Health Benefits And Uses Of Folate

Folate Background & Benefits


Folate is the chemical group of B vitamins. Folate, also known as vitamin B9, is an essential nutrient (not synthesised by the body) required for tissue growth and cell function.
Adequate dietary folate intake is necessary for optimal health. Dietary sources include green leafy vegetables, legumes, grains, dairy products, meat, poultry and seafood.
 
Folate is similar to, but different from, folic acid. Folic acid is synthetic. The vast majority of supplements contain synthetic folic acid and not folate.
 
Chemically, folate is a mixture of reduced polyglutamates (with multiple glutamate tails attached), while folic acid is an oxidised monoglutamate form (conjugated with a glutamate residue).
 
Folic acid metabolism is closely linked to that of the amino acid methionine. Low folate levels lead to the conversion of methionine to homocysteine, which in turn is associated with an increased risk of cardiovascular disease and dementia. Taking a folate supplement along with vitamins B6 and B12 can significantly slow the brain shrinkage (atrophy) that occurs with age. This is due to the homocysteine-lowering effect of folate.
 
Through the methionine cycle, folate also serves as a primary carbon donor for DNA methylation, one of the basic epigenetic mechanisms that modulate gene expression independent of DNA sequence. So the right amount of folate is essential to keep your cells' DNA in good shape!
 
Folate also plays a role in cell growth and replication.
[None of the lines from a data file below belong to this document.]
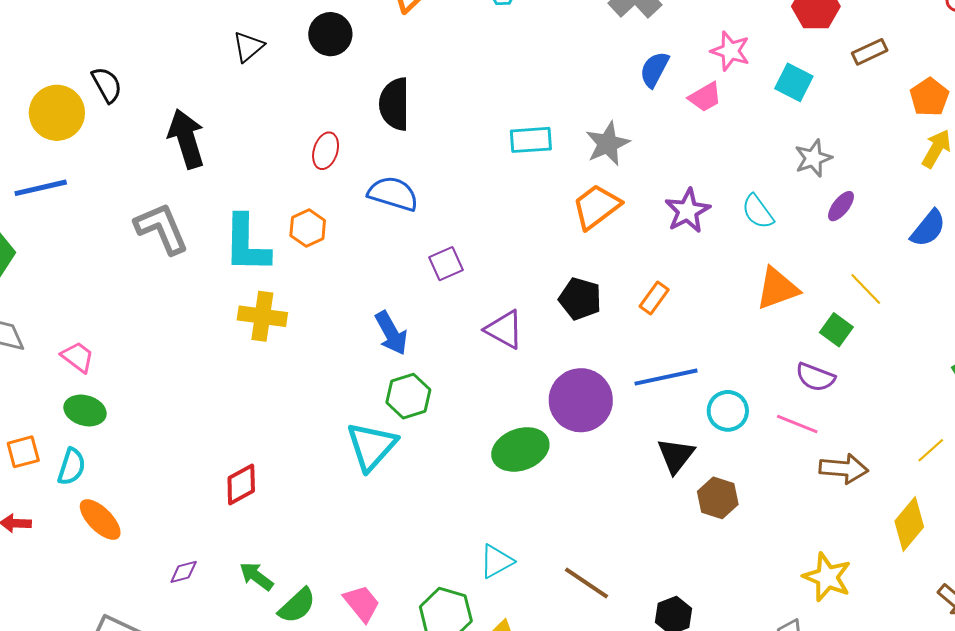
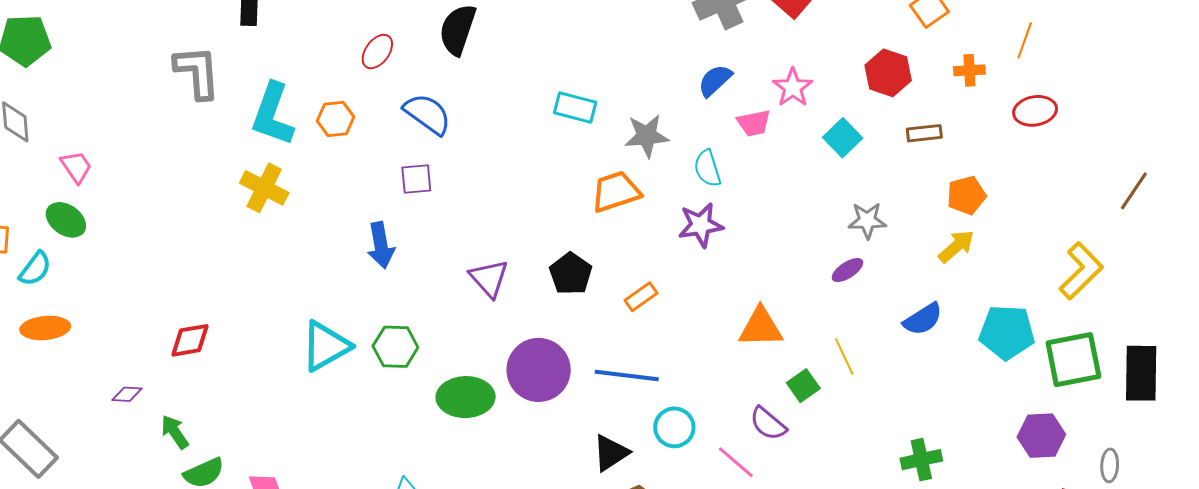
gray star: (813, 158) -> (867, 220), moved
cyan semicircle: (758, 212) -> (707, 168), moved
purple square: (446, 264) -> (416, 179), moved
green hexagon: (408, 396) -> (395, 347), moved
orange ellipse: (100, 520) -> (45, 328), turned -69
purple diamond: (184, 572) -> (127, 394), moved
Folate deficiency adversely affects tissues with high cell turnover, such as the bone marrow and gastrointestinal tract. Low folate levels are also a risk factor for the development of hypertension.
 
Folate is best known for its role in foetal development, and folate deficiency during pregnancy is associated with foetal malformations. However, it is clear that optimal folate levels are beneficial throughout life; it is associated with protection against diseases of ageing such as stroke, cardiovascular disease, osteoporosis, and age-related cognitive decline.
 

Uses of Folate

The best-known use of folate is to support healthy pregnancy and breastfeeding.
Folate deficiency in severe cases, a condition known as megalobastic anemia may develop.
Folate/folic acid/other folate supplementation is recommended for people who suffer from mild to moderate mood disorders, and folate is often recommended as part of a supplementation program to support healthy brain ageing.
 

Signs of a folate need

Common signs of folate deficiency include physical weakness, heart palpitations, headaches, shortness of breath and a sore tongue. Psychological signs that you may need folic acid supplements include behavioural problems and irritability. Adults with advanced folic acid deficiency may have megaloblastic and macrocytic anaemia.
 
Women of childbearing age should be careful with folic acid deficiency.  Birth defects may be a result of folic acid deficiency during pregnancy.